OpenAI Swarm — AI Agent Review & Live Stats

Live GitHub stats, community sentiment, and trend data for OpenAI Swarm. TrendingBots tracks star velocity, fork activity, and what developers are saying — updated from real data sources.

GitHub data synced: Mar 11, 2025 • Sentiment updated: Mar 17, 2026

GitHub Statistics

Community Sentiment

Community Buzz: The openai/swarm project has generated significant interest in the AI community, with developers actively contributing and discussing its features.

Why OpenAI Swarm Stands Out

Swarm is valuable because it provides a lightweight and controllable approach to multi-agent orchestration, making it easy to build scalable and customizable solutions. Its stateless design and focus on agent coordination enable developers to build complex systems without having to worry about state management. Additionally, Swarm's ability to chain agents and execute functions enables efficient data processing and personalized interactions.

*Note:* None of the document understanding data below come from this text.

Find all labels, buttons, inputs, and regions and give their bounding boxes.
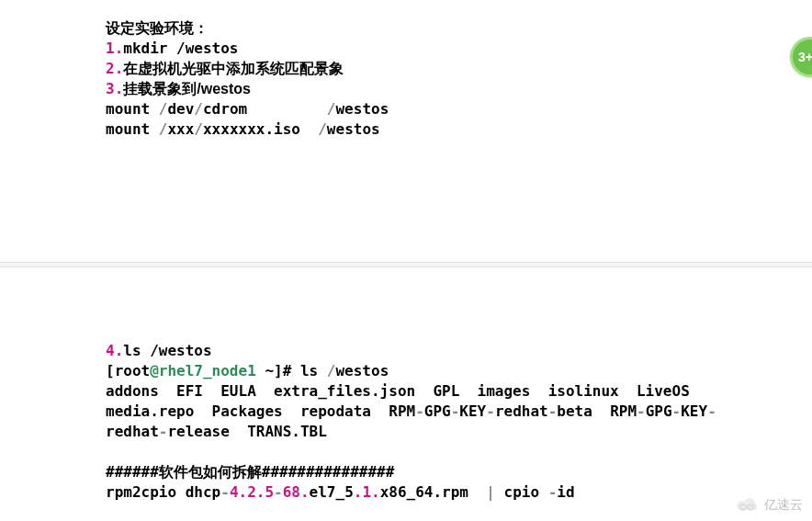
ls-output-3: redhat-release TRANS.TBL — [106, 422, 812, 442]
section-header: ######软件包如何拆解############### — [106, 462, 812, 482]
blank — [106, 442, 812, 462]
step-1: 1.mkdir /westos — [106, 39, 812, 59]
code-panel-1: 设定实验环境： 1.mkdir /westos 2.在虚拟机光驱中添加系统匹配景… — [0, 0, 812, 263]
slash: / — [159, 120, 168, 138]
dash: - — [637, 402, 646, 420]
step-text: 挂载景象到/westos — [123, 81, 251, 96]
t: media.repo Packages repodata RPM — [106, 402, 415, 420]
watermark: 亿速云 — [735, 497, 803, 514]
slash: / — [194, 120, 203, 138]
step-4: 4.ls /westos — [106, 341, 812, 361]
code-panel-2: 4.ls /westos [root@rhel7_node1 ~]# ls /w… — [0, 266, 812, 521]
t: redhat — [106, 423, 159, 440]
t: release TRANS.TBL — [167, 423, 326, 440]
ls-output-1: addons EFI EULA extra_files.json GPL ima… — [106, 381, 812, 402]
slash: / — [194, 100, 203, 118]
t: westos — [335, 362, 389, 379]
rpm2cpio-line: rpm2cpio dhcp-4.2.5-68.el7_5.1.x86_64.rp… — [106, 482, 812, 503]
t: mount — [106, 100, 159, 118]
t: ###### — [106, 463, 159, 481]
dash: - — [274, 483, 283, 501]
t: ]# ls — [274, 362, 327, 379]
ls-output-2: media.repo Packages repodata RPM-GPG-KEY… — [106, 402, 812, 422]
t: dev — [167, 100, 194, 118]
step-text: mkdir /westos — [123, 40, 238, 57]
dash: - — [707, 402, 716, 420]
t: 软件包如何拆解 — [159, 464, 262, 480]
step-text: 在虚拟机光驱中添加系统匹配景象 — [123, 61, 344, 76]
t: westos — [327, 120, 380, 138]
dash: - — [672, 402, 682, 420]
t: id — [557, 483, 574, 501]
t: GPG — [646, 402, 672, 420]
step-num: 1. — [106, 40, 123, 57]
pipe: | — [486, 483, 495, 501]
t: rpm2cpio dhcp — [106, 483, 220, 501]
t: xxxxxxx.iso — [203, 120, 318, 138]
t: el7_5 — [310, 483, 354, 501]
cloud-icon — [735, 497, 761, 514]
dash: - — [486, 402, 495, 420]
step-num: 3. — [106, 80, 123, 97]
ver: .1. — [354, 483, 380, 501]
t: xxx — [167, 120, 194, 138]
step-text: ls /westos — [123, 342, 211, 359]
env-title: 设定实验环境： — [106, 18, 812, 39]
t: RPM — [610, 402, 637, 420]
shell-prompt: [root@rhel7_node1 ~]# ls /westos — [106, 361, 812, 381]
dash: - — [220, 483, 230, 501]
t: GPG — [424, 402, 451, 420]
t: ############### — [262, 463, 395, 481]
dash: - — [451, 402, 460, 420]
slash: / — [318, 120, 327, 138]
t: westos — [335, 100, 389, 118]
t: ~ — [256, 362, 274, 379]
t: KEY — [681, 402, 707, 420]
t: cdrom — [203, 100, 327, 118]
host: @rhel7_node1 — [150, 362, 256, 379]
t: x86_64.rpm — [380, 483, 487, 501]
mount-line-1: mount /dev/cdrom /westos — [106, 99, 812, 119]
ver: 68. — [283, 483, 310, 501]
t: redhat — [495, 402, 548, 420]
t: beta — [557, 402, 592, 420]
step-num: 4. — [106, 342, 123, 359]
step-3: 3.挂载景象到/westos — [106, 79, 812, 99]
ver: 4.2.5 — [230, 483, 274, 501]
slash: / — [159, 100, 168, 118]
dash: - — [159, 423, 168, 440]
watermark-text: 亿速云 — [764, 497, 803, 514]
dash: - — [548, 483, 558, 501]
t: mount — [106, 120, 159, 138]
dash: - — [548, 402, 558, 420]
mount-line-2: mount /xxx/xxxxxxx.iso /westos — [106, 119, 812, 140]
t: KEY — [459, 402, 486, 420]
dash: - — [415, 402, 424, 420]
t: cpio — [495, 483, 548, 501]
step-2: 2.在虚拟机光驱中添加系统匹配景象 — [106, 59, 812, 79]
step-num: 2. — [106, 60, 123, 77]
t: [root — [106, 362, 150, 379]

Unlike other frameworks, Swarm's educational focus and simple architecture make it an ideal choice for developers looking to learn about multi-agent systems.

Built With

Build a multi-agent customer service system — Swarm's lightweight and controllable architecture enables easy integration of multiple agents, Build an educational chatbot that teaches users about AI — Swarm's stateless design and focus on agent coordination make it ideal for educational projects, Build a scalable research agent that can handle large amounts of data — Swarm's ability to chain agents and execute functions enables efficient data processing, Build a personalized shopping assistant that can handle multiple user requests — Swarm's support for context variables and agent handoffs enables personalized interactions, Build a triage system that can route user requests to the right agent — Swarm's simple and flexible architecture makes it easy to set up and configure

Getting Started

  1. Install Swarm using pip: `pip install git+ssh://git@github.com/openai/swarm.git`
  2. Import the Swarm library: `from swarm import Swarm, Agent`
  3. Create a new Swarm client: `client = Swarm()`
  4. Define a new agent: `agent = Agent(name='My Agent', instructions='You are a helpful agent.')`
  5. Try running the client with a sample message to verify it works: `response = client.run(agent=agent, messages=[{'role': 'user', 'content': 'Hello'}])`

About

Educational framework exploring ergonomic, lightweight multi-agent orchestration. Managed by OpenAI Solution team.

Category & Tags

Category: multi-agent

Market Context

The project is part of OpenAI's efforts to advance AI research and development, with potential applications in various industries.